> _Work task_
Each entry below should be printed exactly, with every image left out.

##### Information given

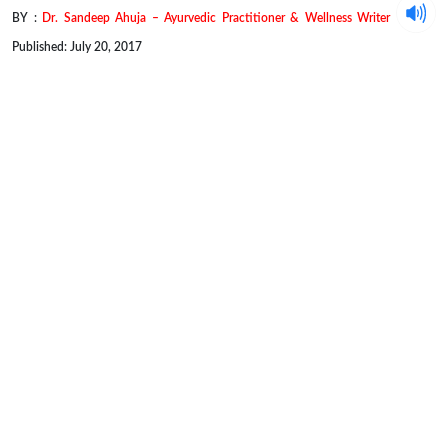
BY :
Dr. Sandeep Ahuja – Ayurvedic Practitioner & Wellness Writer
Published: July 20, 2017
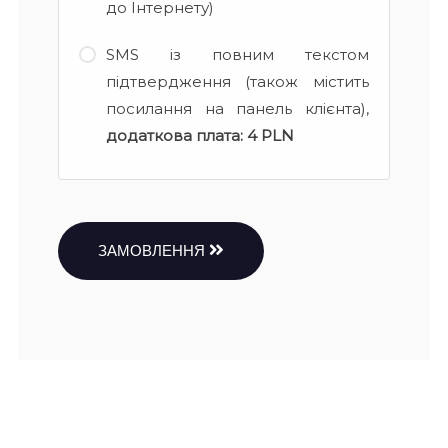
до Інтернету)
SMS із повним текстом
підтвердження (також містить
посилання на панель клієнта),
додаткова плата:
4 PLN
ЗАМОВЛЕННЯ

##########

> _Response to the task_
BY :
Dr. Sandeep Ahuja – Ayurvedic Practitioner & Wellness Writer
Published: July 20, 2017
до Інтернету)
SMS із повним текстом
підтвердження (також містить
посилання на панель клієнта),
додаткова плата:
4 PLN
ЗАМОВЛЕННЯ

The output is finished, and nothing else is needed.